Investments by companies and venture capitalists in agricultural technology reached a record of as much as $25 billion globally in 2015, and that figure will probably grow again this year, according to a private report.
Real-time data analytics, sensors and robots are raising the prospect of the “next green revolution” and are spurring start ups, according to the report released Tuesday by Boston Consulting Group and AgFunder, which connects investors with agricultural companies and proposals online. The investments include research and development, deals, partnerships, equity stakes and technology centers. Early-stage funding from venture capital firms reached $3 billion globally, up from $900 million in 2013 and $400 million in 2010, the groups said.
“The total dollars were impressive,” said Decker Walker, Boston Consulting Group’s managing director in the Chicago office and one of the report’s authors. “It is striking that it’s happening at a time when farmer income is declining.”

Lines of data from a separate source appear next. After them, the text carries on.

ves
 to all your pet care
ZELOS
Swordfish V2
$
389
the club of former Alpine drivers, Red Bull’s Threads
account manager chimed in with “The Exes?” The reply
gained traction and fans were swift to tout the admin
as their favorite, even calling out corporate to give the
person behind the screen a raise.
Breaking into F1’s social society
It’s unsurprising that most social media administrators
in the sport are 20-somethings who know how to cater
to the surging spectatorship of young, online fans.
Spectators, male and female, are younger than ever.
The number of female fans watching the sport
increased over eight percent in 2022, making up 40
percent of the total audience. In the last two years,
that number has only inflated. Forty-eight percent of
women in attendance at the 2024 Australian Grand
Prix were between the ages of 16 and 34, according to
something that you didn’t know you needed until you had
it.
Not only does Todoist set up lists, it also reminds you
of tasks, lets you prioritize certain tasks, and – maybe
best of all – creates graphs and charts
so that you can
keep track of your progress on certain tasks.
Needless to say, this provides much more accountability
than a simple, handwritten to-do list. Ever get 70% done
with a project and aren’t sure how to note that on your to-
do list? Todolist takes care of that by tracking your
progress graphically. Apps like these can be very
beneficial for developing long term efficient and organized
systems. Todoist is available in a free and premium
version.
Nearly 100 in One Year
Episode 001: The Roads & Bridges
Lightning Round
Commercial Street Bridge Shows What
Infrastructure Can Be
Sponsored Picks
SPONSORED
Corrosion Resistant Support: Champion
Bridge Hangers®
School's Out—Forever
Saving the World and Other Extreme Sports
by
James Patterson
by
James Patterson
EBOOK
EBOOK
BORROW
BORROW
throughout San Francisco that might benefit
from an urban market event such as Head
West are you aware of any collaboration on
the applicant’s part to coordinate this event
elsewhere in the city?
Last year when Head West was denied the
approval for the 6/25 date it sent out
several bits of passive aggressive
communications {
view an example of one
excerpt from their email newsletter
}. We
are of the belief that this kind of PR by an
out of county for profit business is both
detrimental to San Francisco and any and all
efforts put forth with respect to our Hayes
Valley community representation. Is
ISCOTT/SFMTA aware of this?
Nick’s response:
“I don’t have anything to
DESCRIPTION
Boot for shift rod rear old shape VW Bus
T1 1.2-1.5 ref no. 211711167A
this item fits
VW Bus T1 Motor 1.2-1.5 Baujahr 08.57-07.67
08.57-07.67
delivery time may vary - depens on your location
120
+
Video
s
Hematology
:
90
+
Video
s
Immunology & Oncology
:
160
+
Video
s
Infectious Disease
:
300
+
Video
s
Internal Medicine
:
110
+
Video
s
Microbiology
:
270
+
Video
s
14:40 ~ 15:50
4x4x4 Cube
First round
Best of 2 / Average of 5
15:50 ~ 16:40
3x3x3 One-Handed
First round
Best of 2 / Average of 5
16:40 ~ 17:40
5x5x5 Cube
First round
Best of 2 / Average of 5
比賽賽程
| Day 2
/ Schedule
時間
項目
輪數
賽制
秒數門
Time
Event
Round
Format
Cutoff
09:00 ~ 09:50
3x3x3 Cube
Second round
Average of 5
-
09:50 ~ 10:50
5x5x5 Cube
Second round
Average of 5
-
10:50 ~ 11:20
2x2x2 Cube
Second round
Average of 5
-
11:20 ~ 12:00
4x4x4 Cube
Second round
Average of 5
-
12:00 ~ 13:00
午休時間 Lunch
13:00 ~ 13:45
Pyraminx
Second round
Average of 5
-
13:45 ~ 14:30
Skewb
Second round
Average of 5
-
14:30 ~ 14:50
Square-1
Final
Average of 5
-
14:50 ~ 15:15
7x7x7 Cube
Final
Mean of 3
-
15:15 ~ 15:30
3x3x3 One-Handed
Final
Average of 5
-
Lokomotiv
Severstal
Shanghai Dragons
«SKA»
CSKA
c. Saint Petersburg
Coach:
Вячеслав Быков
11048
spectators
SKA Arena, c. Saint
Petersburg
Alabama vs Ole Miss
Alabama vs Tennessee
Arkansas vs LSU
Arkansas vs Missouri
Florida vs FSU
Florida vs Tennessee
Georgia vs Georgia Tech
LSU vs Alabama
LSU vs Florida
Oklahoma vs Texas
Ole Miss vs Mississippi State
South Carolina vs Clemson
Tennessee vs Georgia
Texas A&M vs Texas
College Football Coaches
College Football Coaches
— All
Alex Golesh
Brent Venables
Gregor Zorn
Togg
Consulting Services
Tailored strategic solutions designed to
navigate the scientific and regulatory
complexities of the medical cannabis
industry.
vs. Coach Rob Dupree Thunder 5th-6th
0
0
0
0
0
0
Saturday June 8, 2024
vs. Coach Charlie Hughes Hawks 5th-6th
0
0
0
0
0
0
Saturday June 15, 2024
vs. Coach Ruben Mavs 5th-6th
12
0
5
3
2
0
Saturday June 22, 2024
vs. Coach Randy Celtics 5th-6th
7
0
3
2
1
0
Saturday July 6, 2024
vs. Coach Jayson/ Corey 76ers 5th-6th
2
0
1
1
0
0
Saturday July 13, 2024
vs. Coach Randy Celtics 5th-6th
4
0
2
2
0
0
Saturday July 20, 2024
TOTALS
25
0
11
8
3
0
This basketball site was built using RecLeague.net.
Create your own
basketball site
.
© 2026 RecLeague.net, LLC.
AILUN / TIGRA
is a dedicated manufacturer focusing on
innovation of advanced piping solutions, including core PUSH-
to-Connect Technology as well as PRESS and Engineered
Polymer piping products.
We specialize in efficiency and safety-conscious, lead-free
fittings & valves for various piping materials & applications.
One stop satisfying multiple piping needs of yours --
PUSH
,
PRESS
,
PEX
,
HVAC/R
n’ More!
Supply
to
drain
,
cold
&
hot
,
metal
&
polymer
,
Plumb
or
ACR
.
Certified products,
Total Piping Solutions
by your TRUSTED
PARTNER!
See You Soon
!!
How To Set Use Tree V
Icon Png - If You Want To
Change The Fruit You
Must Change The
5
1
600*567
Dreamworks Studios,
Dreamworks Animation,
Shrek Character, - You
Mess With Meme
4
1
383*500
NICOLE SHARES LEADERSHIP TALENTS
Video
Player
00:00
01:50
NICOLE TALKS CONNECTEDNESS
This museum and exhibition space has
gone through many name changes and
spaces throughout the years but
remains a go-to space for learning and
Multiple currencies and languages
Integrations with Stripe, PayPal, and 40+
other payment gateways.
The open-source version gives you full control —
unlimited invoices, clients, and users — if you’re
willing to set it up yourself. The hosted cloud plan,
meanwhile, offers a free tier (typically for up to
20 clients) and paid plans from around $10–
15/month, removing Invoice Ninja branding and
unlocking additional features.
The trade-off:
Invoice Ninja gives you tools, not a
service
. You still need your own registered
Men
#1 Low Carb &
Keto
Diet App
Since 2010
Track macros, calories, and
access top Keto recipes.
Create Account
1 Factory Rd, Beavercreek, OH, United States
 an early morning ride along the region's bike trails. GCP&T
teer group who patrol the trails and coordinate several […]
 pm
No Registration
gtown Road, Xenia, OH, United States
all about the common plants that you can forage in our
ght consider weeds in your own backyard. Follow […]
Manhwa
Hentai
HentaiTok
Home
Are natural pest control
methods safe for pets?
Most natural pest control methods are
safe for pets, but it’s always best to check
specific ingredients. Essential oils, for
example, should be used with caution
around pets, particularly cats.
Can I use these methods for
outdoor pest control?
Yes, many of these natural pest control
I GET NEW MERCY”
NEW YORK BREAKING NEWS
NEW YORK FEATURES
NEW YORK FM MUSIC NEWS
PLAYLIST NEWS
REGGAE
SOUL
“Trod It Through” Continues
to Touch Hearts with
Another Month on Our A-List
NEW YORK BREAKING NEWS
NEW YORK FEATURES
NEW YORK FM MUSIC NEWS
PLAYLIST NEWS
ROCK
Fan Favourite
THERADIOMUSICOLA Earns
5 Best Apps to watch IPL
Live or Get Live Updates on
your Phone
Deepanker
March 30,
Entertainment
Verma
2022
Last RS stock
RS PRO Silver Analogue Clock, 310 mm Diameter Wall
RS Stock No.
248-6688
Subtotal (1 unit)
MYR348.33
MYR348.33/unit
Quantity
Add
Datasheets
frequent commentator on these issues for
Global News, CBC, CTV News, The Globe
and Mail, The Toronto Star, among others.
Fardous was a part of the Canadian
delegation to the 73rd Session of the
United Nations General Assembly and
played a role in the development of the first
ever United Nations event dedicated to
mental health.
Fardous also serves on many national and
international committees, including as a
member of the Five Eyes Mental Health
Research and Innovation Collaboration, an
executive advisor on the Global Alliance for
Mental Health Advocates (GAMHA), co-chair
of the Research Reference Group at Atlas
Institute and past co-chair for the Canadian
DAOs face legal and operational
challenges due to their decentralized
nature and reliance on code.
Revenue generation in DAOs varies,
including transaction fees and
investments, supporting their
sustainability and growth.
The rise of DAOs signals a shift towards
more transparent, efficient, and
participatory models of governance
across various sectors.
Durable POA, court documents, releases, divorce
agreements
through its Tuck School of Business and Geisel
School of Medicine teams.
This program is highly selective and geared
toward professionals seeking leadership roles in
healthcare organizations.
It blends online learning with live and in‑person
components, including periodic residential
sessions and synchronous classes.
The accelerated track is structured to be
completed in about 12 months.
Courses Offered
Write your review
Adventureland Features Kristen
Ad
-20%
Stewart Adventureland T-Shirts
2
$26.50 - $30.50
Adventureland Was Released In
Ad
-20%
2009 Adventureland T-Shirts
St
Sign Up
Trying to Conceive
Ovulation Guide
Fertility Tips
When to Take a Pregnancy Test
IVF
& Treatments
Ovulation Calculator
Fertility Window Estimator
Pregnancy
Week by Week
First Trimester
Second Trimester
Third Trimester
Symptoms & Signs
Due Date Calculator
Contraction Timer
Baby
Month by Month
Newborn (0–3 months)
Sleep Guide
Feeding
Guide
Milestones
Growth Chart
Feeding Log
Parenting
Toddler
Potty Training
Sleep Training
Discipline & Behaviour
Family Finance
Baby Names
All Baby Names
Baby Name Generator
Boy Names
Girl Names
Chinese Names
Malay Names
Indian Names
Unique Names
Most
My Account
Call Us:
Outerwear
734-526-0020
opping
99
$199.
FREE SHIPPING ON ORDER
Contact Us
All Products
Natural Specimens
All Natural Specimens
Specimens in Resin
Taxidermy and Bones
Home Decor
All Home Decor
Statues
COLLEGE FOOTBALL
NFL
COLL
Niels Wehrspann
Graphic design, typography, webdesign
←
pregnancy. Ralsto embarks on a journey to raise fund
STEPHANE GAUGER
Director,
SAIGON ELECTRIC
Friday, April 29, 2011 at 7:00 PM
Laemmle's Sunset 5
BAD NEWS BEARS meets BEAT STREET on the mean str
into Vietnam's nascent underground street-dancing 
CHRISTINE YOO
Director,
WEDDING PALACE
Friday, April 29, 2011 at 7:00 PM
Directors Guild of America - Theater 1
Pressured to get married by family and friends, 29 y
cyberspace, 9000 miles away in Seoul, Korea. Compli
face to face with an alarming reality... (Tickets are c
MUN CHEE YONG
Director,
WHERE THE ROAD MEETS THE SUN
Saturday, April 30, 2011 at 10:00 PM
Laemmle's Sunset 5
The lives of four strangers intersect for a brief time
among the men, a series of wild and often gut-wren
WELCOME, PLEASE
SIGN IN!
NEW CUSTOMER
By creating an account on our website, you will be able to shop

Slumping grain, meat and dairy prices have eroded agriculture incomes, sparking more farmers to adopt so-called precision-agriculture methods to help increase efficiency. Companies including Deere & Co. are joining the race to create new products for the market that Goldman Sachs Group Inc. estimates could be worth $240 billion by 2050. The U.S. Department of Agriculture said in a report last week that the new technologies are helping to boost profits.
“There is clearly some optimism despite the shrinking farmer wallet size,” Walker said.
The technologies encompass everything from granular data analysis that enhances planting decisions to drones that provide field views around the clock. The report’s findings reflect a survey of more than 50 executives from seed, fertilizer, meat, grain and farm-equipment companies as well as 15 venture-capital investors.
The surge in technology may be coming later than other industries because past challenges have included a lack of connectivity on vast, remote farms, Walker said. The perception of agriculture being a “sleepy industry” that’s slow to adopt technology is changing, he said.
About 80 percent of large U.S. farmers are using GPS devices to steer their tractors, while 70 percent to 80 percent use yield mapping to determine the most productive areas of their land, the USDA estimates. Crop protection and seed companies have invested the highest percentage of revenue in “agtech,” according to the private report.
Still, the agribusiness investments are often “cautious” and “defensive,” meaning they are geared to boost core businesses rather than create new ones, according to the report. About 58 percent of the venture capital firms said they expect their investments in start ups to lead to sales to larger agricultural companies, rather than disrupt the big players, Walker said.
To “win” in this area, companies should focus products and services around their customers, identify who in the firm is responsible to scout out new investments and ensure access to early-state technologies, according to the report.